Cook your favorite pasta, drain and rinse. Add bottled salad dressing, plus vegetables and meats from a salad bar. Mix marinated artichokes, vegetables, olives and torn greens. Add crunch to salads by adding nuts.
Vegetables and grains
Purchase cut-up vegetables from the supermarket salad bar and stir-fry or add to salads. Add broccoli or cauliflower florets, or slices of carrots and zucchini to a pot in which pasta is cooking. Vegetables will cook in slightly less time than dry pasta, about the same as fresh.
Drain, toss with olive oil and season. Recycle leftover cooked vegetables in salads, soups, pasta dishes or casseroles. Turn leftover potatoes into potato salad chowder or hash browns. Thin salsa with beer, or cheese spread with milk and use as a quick sauce over hot or cold vegetables. Save leftover rice for fried rice. To speed it up, add thawed frozen Oriental vegetables.
Boil more pasta than you need for a given evening, drain, toss with vegetable oil and store in the refrigerator in a zipper-lock bag for several days. To reheat, drop briefly in boiling water. Rely on rice mixes and canned beans for hearty, nutritious combinations – Spanish rice with black beans, for example.
For a breakfast sandwich on the run, serve egg salad or scrambled eggs in a tortilla. It’s more expensive, but buying presliced or cubed cheese saves time. For a satisfying late-night supper, place a slice of cheese between two slices of toasted bread.
Microwave on microwavable paper towel on medium power (50 percent) for 1 minute. For a quick fondue, thin cheese soup with white wine or beer and serve with cubes of fresh fruit and French bread.

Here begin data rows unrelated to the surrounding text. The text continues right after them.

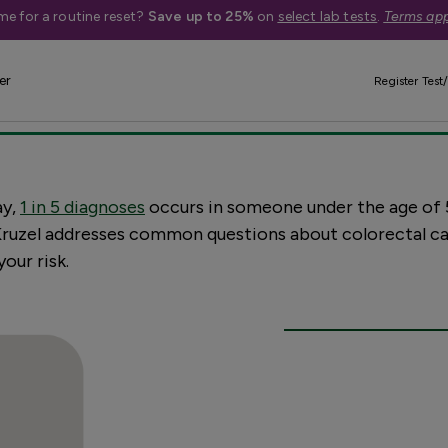
me for a routine reset?
Save up to 25%
on
select lab tests
.
Terms app
nversation about c
er
Register Test/
ay,
1 in 5 diagnoses
occurs in someone under the age of 
. Kruzel addresses common questions about colorectal ca
our risk.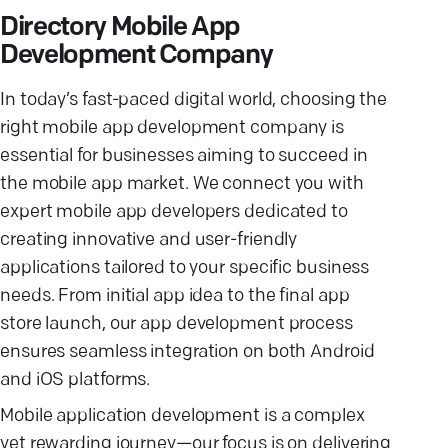
Directory Mobile App
Development Company
In today’s fast-paced digital world, choosing the
right mobile app development company is
essential for businesses aiming to succeed in
the mobile app market. We connect you with
expert mobile app developers dedicated to
creating innovative and user-friendly
applications tailored to your specific business
needs. From initial app idea to the final app
store launch, our app development process
ensures seamless integration on both Android
and iOS platforms.
Mobile application development is a complex
yet rewarding journey—our focus is on delivering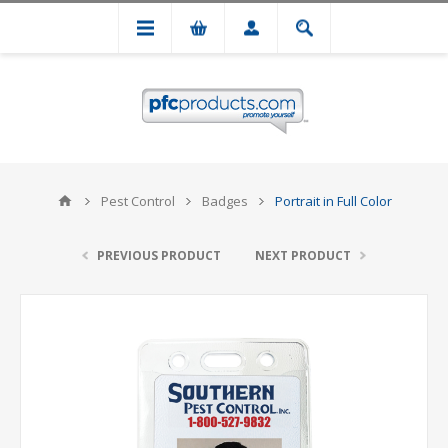
Pest Control
Badges
Portrait in Full Color
PREVIOUS PRODUCT
NEXT PRODUCT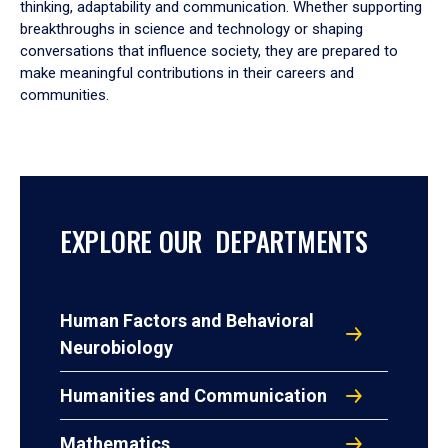
thinking, adaptability and communication. Whether supporting
breakthroughs in science and technology or shaping
conversations that influence society, they are prepared to
make meaningful contributions in their careers and
communities.
EXPLORE OUR DEPARTMENTS
Human Factors and Behavioral
Neurobiology
Humanities and Communication
Mathematics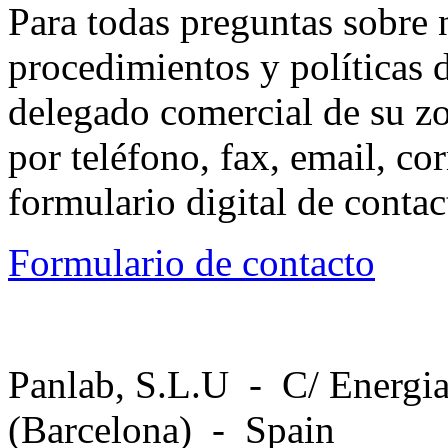
Para todas preguntas sobre 
procedimientos y políticas d
delegado comercial de su z
por teléfono, fax, email, co
formulario digital de conta
Formulario de contacto
Panlab, S.L.U - C/ Energia
(Barcelona) - Spain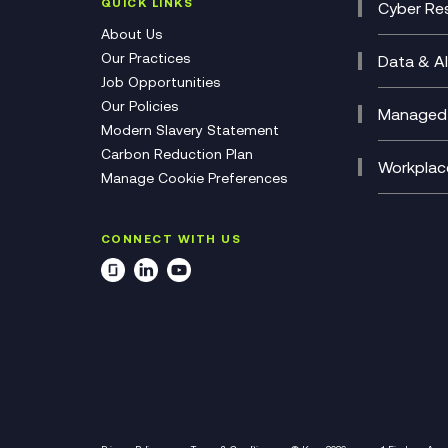
(CCaa
QUICK LINKS
Cyber Res
CX Con
Cyber 
About Us
CX Tra
Manage
Our Practices
Data & AI
Job Opportunities
Micros
Our Policies
AI Cha
Managed 
Modern Slavery Statement
Genera
Cloud 
Carbon Reduction Plan
Compl
Helpde
Workplac
Manage Cookie Preferences
Citrix
Deskto
M365 O
CONNECT WITH US
Manage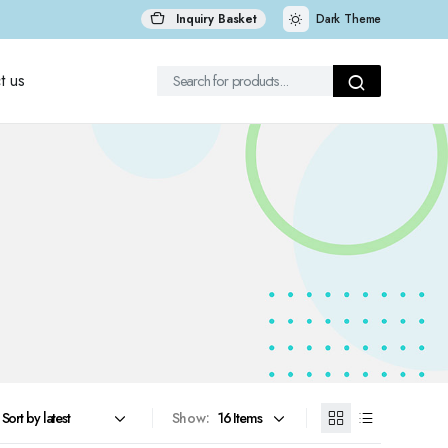
Inquiry Basket
Dark Theme
t us
Show: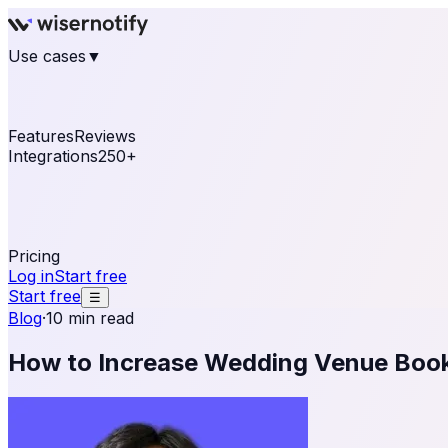
Use cases
▼
E-commerce
eCommerce & Retail
Fashion
Beauty
Re
Online business
Travel & Hospitality
SaaS
Online Coa
See real notifications running on your own website — fre
Features
Reviews
Integrations
250+
Shopify
WordPress & WooCommerce
BigCommerce
Magen
OpenCart
Ecwid
Thinkific
ThriveCart
Connect your sales, reviews, and lead platforms to autom
Pricing
Log in
Start free
Start free
☰
Blog
·
10 min read
How to Increase Wedding Venue Book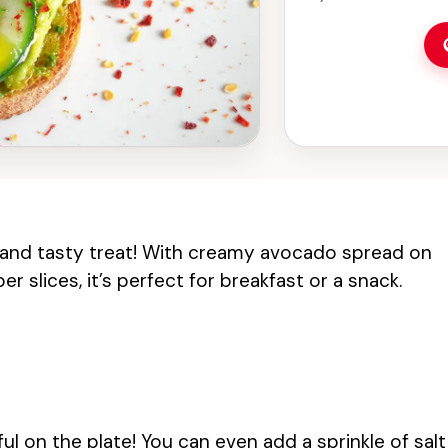
 and tasty treat! With creamy avocado spread on
 slices, it’s perfect for breakfast or a snack.
ful on the plate! You can even add a sprinkle of salt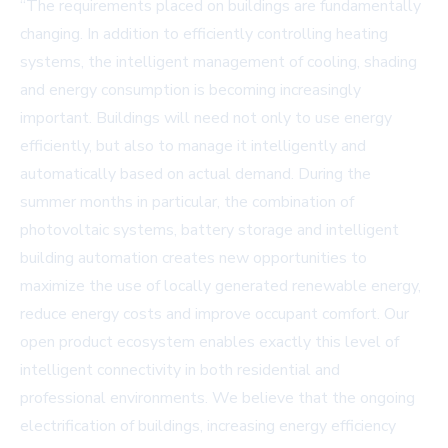
“The requirements placed on buildings are fundamentally
changing. In addition to efficiently controlling heating
systems, the intelligent management of cooling, shading
and energy consumption is becoming increasingly
important. Buildings will need not only to use energy
efficiently, but also to manage it intelligently and
automatically based on actual demand. During the
summer months in particular, the combination of
photovoltaic systems, battery storage and intelligent
building automation creates new opportunities to
maximize the use of locally generated renewable energy,
reduce energy costs and improve occupant comfort. Our
open product ecosystem enables exactly this level of
intelligent connectivity in both residential and
professional environments. We believe that the ongoing
electrification of buildings, increasing energy efficiency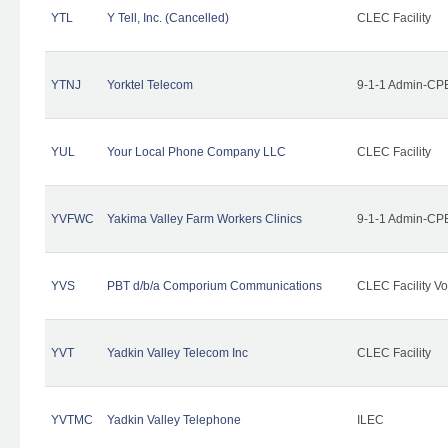
YTL
Y Tell, Inc. (Cancelled)
CLEC Facility
YTNJ
Yorktel Telecom
9-1-1 Admin-CPE
YUL
Your Local Phone Company LLC
CLEC Facility
YVFWC
Yakima Valley Farm Workers Clinics
9-1-1 Admin-CPE
YVS
PBT d/b/a Comporium Communications
CLEC Facility Vo
YVT
Yadkin Valley Telecom Inc
CLEC Facility
YVTMC
Yadkin Valley Telephone
ILEC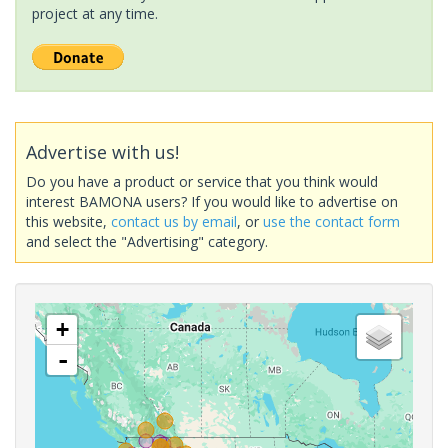
project at any time.
Advertise with us!
Do you have a product or service that you think would
interest BAMONA users? If you would like to advertise on
this website,
contact us by email
, or
use the contact form
and select the "Advertising" category.
+
-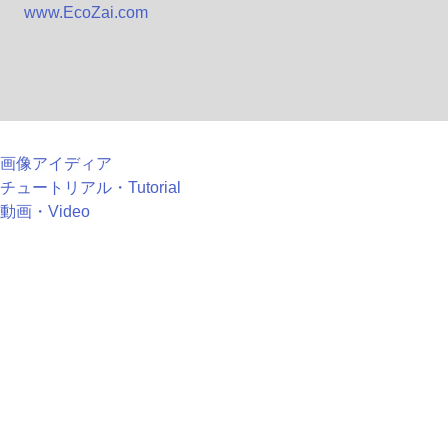
www.EcoZai.com
画像アイディア
チュートリアル・Tutorial
動画・Video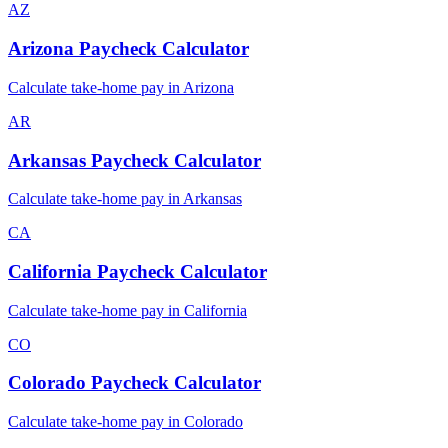
AZ
Arizona
Paycheck Calculator
Calculate take-home pay in
Arizona
AR
Arkansas
Paycheck Calculator
Calculate take-home pay in
Arkansas
CA
California
Paycheck Calculator
Calculate take-home pay in
California
CO
Colorado
Paycheck Calculator
Calculate take-home pay in
Colorado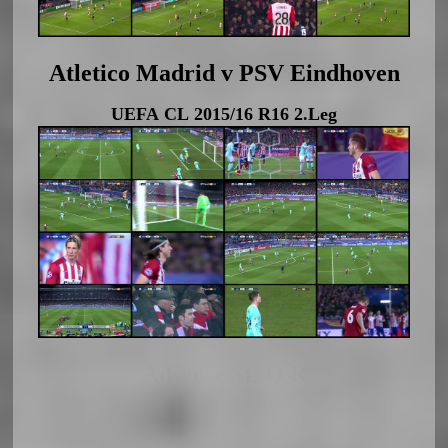
Atletico Madrid v PSV Eindhoven
UEFA CL 2015/16 R16 2.Leg
Adsense SL Q R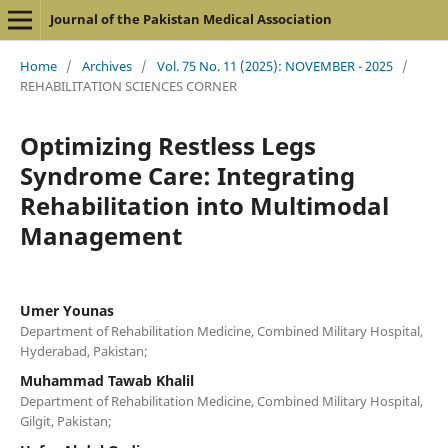
Journal of the Pakistan Medical Association
Home
/
Archives
/
Vol. 75 No. 11 (2025): NOVEMBER - 2025
/
REHABILITATION SCIENCES CORNER
Optimizing Restless Legs
Syndrome Care: Integrating
Rehabilitation into Multimodal
Management
Umer Younas
Department of Rehabilitation Medicine, Combined Military Hospital,
Hyderabad, Pakistan;
Muhammad Tawab Khalil
Department of Rehabilitation Medicine, Combined Military Hospital,
Gilgit, Pakistan;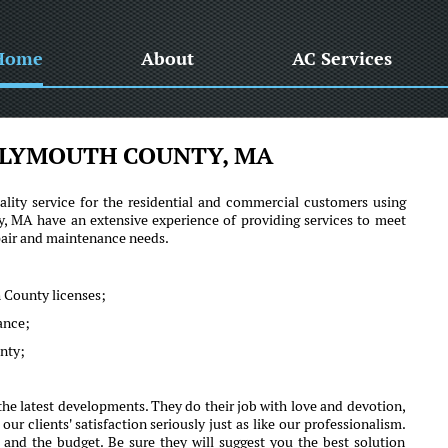
Home
About
AC Services
PLYMOUTH COUNTY, MA
lity service for the residential and commercial customers using
MA have an extensive experience of providing services to meet
epair and maintenance needs.
 County licenses;
mance;
unty;
e latest developments. They do their job with love and devotion,
clients' satisfaction seriously just as like our professionalism.
 and the budget. Be sure they will suggest you the best solution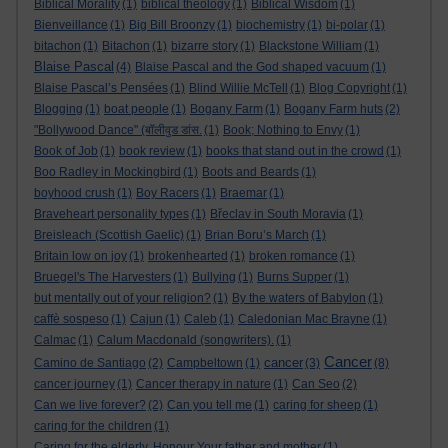
Biblical Morality
(1)
biblical theology
(1)
Biblical Wisdom
(1)
Bienveillance
(1)
Big Bill Broonzy
(1)
biochemistry
(1)
bi-polar
(1)
bitachon
(1)
Bitachon
(1)
bizarre story
(1)
Blackstone William
(1)
Blaise Pascal
(4)
Blaise Pascal and the God shaped vacuum
(1)
Blaise Pascal’s Pensées
(1)
Blind Willie McTell
(1)
Blog Copyright
(1)
Blogging
(1)
boat people
(1)
Bogany Farm
(1)
Bogany Farm huts
(2)
"Bollywood Dance" (बॉलीवुड डांस.
(1)
Book; Nothing to Envy
(1)
Book of Job
(1)
book review
(1)
books that stand out in the crowd
(1)
Boo Radley in Mockingbird
(1)
Boots and Beards
(1)
boyhood crush
(1)
Boy Racers
(1)
Braemar
(1)
Braveheart personality types
(1)
Břeclav in South Moravia
(1)
Breisleach (Scottish Gaelic)
(1)
Brian Boru’s March
(1)
Britain low on joy
(1)
brokenhearted
(1)
broken romance
(1)
Bruegel's The Harvesters
(1)
Bullying
(1)
Burns Supper
(1)
but mentally out of your religion?
(1)
By the waters of Babylon
(1)
caffè sospeso
(1)
Cajun
(1)
Caleb
(1)
Caledonian Mac Brayne
(1)
Calmac
(1)
Calum Macdonald (songwriters).
(1)
Cancer
cancer
Camino de Santiago
(2)
Campbeltown
(1)
(3)
(8)
cancer journey
(1)
Cancer therapy in nature
(1)
Can Seo
(2)
Can we live forever?
(2)
Can you tell me
(1)
caring for sheep
(1)
caring for the children
(1)
Caring for the elderly. Honour Your father and mother
(1)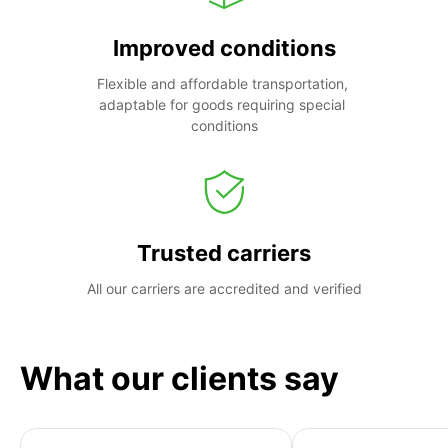
Improved conditions
Flexible and affordable transportation, 
adaptable for goods requiring special 
conditions
Trusted carriers
All our carriers are accredited and verified
What our clients say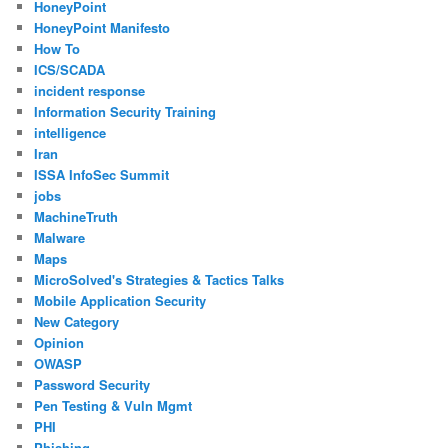
HoneyPoint
HoneyPoint Manifesto
How To
ICS/SCADA
incident response
Information Security Training
intelligence
Iran
ISSA InfoSec Summit
jobs
MachineTruth
Malware
Maps
MicroSolved's Strategies & Tactics Talks
Mobile Application Security
New Category
Opinion
OWASP
Password Security
Pen Testing & Vuln Mgmt
PHI
Phishing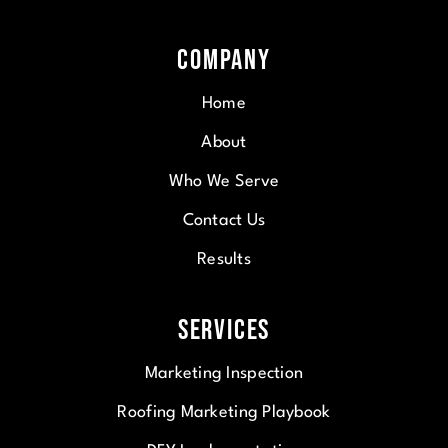
Company
Home
About
Who We Serve
Contact Us
Results
Services
Marketing Inspection
Roofing Marketing Playbook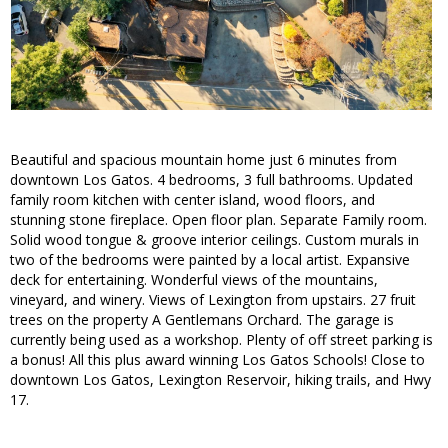
Beautiful and spacious mountain home just 6 minutes from
downtown Los Gatos. 4 bedrooms, 3 full bathrooms. Updated
family room kitchen with center island, wood floors, and
stunning stone fireplace. Open floor plan. Separate Family room.
Solid wood tongue & groove interior ceilings. Custom murals in
two of the bedrooms were painted by a local artist. Expansive
deck for entertaining. Wonderful views of the mountains,
vineyard, and winery. Views of Lexington from upstairs. 27 fruit
trees on the property A Gentlemans Orchard. The garage is
currently being used as a workshop. Plenty of off street parking is
a bonus! All this plus award winning Los Gatos Schools! Close to
downtown Los Gatos, Lexington Reservoir, hiking trails, and Hwy
17.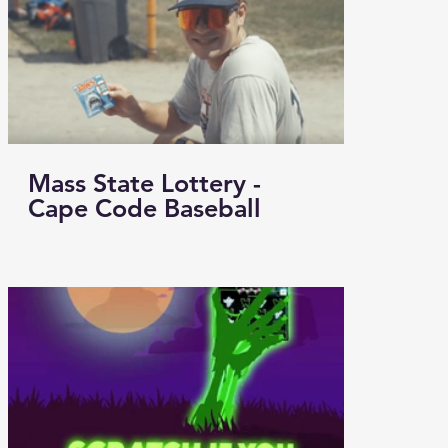
Mass State Lottery -
Cape Code Baseball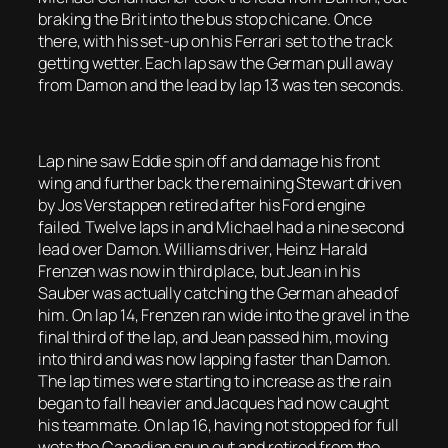
braking the Brit into the bus stop chicane. Once
there, with his set-up on his Ferrari set to the track
getting wetter. Each lap saw the German pull away
from Damon and the lead by lap 13 was ten seconds.
Lap nine saw Eddie spin off and damage his front
wing and further back the remaining Stewart driven
by Jos Verstappen retired after his Ford engine
failed. Twelve laps in and Michael had a nine second
lead over Damon. Williams driver, Heinz Harald
Frenzen was now in third place, but Jean in his
Sauber was actually catching the German ahead of
him. On lap 14, Frenzen ran wide into the gravel in the
final third of the lap, and Jean passed him, moving
into third and was now lapping faster than Damon.
The lap times were starting to increase as the rain
began to fall heavier and Jacques had now caught
his teammate. On lap 16, having not stopped for full
wets the Canadian spun out and retired from the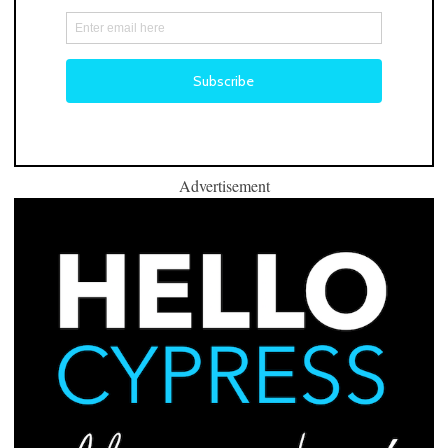
Advertisement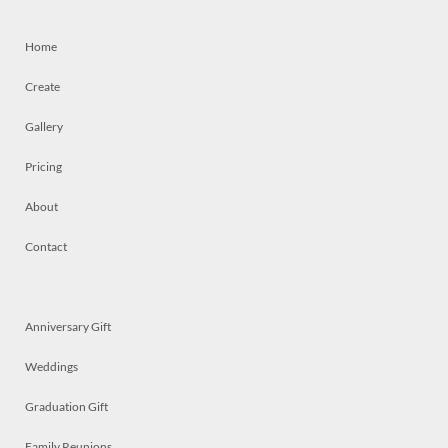
Home
Create
Gallery
Pricing
About
Contact
Anniversary Gift
Weddings
Graduation Gift
Family Reunions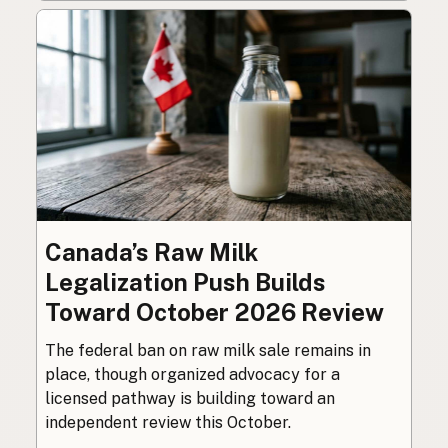
Canada’s Raw Milk
Legalization Push Builds
Toward October 2026 Review
The federal ban on raw milk sale remains in
place, though organized advocacy for a
licensed pathway is building toward an
independent review this October.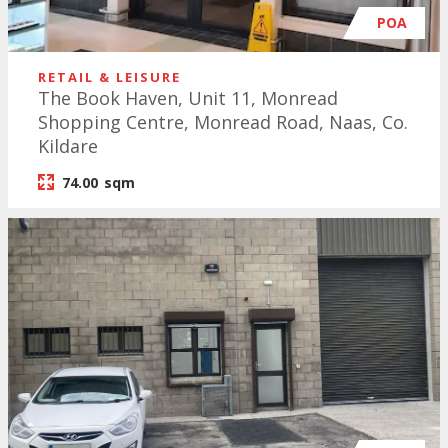
POA
RETAIL & LEISURE
The Book Haven, Unit 11, Monread
Shopping Centre, Monread Road, Naas, Co.
Kildare
74.00
sqm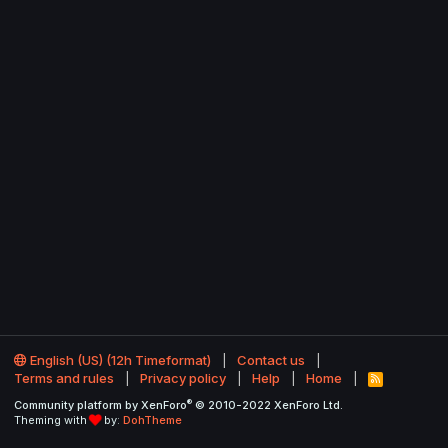
English (US) (12h Timeformat)
Contact us
Terms and rules
Privacy policy
Help
Home
R
S
®
Community platform by XenForo
© 2010-2022 XenForo Ltd.
S
Theming with
by:
DohTheme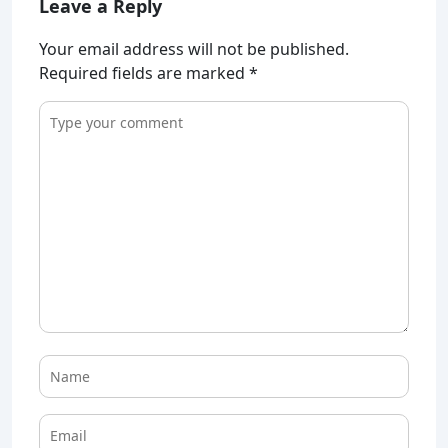
Leave a Reply
Your email address will not be published.
Required fields are marked
*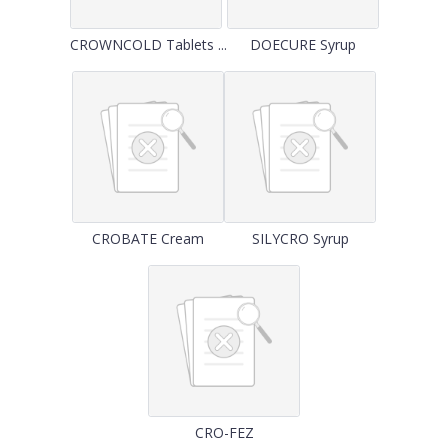
CROWNCOLD Tablets ...
DOECURE Syrup
CROBATE Cream
SILYCRO Syrup
CRO-FEZ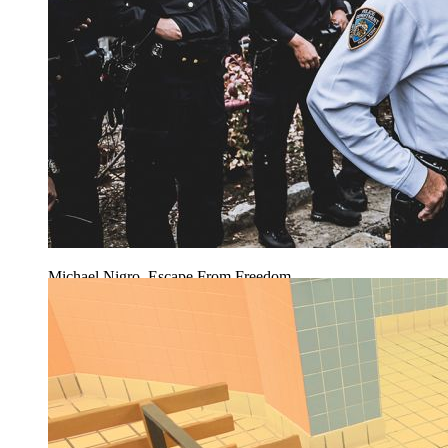
Michael Nigro, Escape From Freedom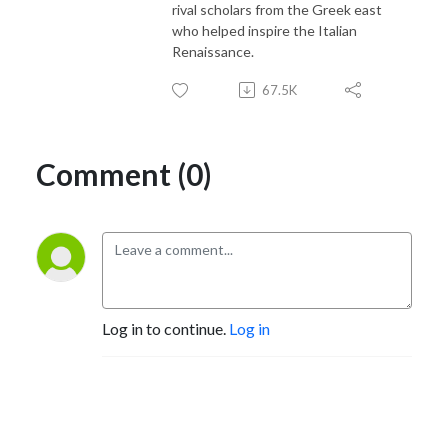
rival scholars from the Greek east
who helped inspire the Italian
Renaissance.
67.5K
Comment (0)
Log in to continue.
Log in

Marinate boneless chicken breasts in Italian dressing or barbecue sauce and grill or saute. For an easy chicken salad, combine chopped, cooked chicken with equal parts mayonnaise and plain yogurt. Season to taste. Add leftover cooked vegetables and fish to canned cream soup for a fast chowder. Stir cooked shrimp or other shellfish into your quick meals favorite spaghetti sauce and serve over pasta.
Cut fish steaks into 1-inch cubes for kebabs. Freeze on cookie sheet for one hour. Place in covered container and freeze. Thaw slightly before threading onto skewers. You’ll have kebabs at a moment’s notice. You don’t have to buy fancy bread crumbs to coat fish for sauteing. Use cornmeal and chili powder, crushed cornflakes, or crushed cracker crumbs and Parmesan cheese. Keep frozen meatballs to add to sauce.
Form seasoned ground beef into balls and freeze on a cookie sheet. Store in a zipper-lock bag for up to six months. Grill extra steaks and burgers to reheat later in the microwave. Heat leftover cubed beef in a barbecue, pizza or taco sauce and serve in tortillas, pita breads or buns
Freeze flavored yogurt in small paper cups. Add sticks for frozen pops. Fill store-bought crepes with fruit, ice cream, pudding or whipped cream. Layer frozen poundcake with frozen yogurt and slice as you would a terrine. Saute sliced pears, apples or bananas in butter or margarine. Add brown sugar to taste, and a splash of rum, if desired.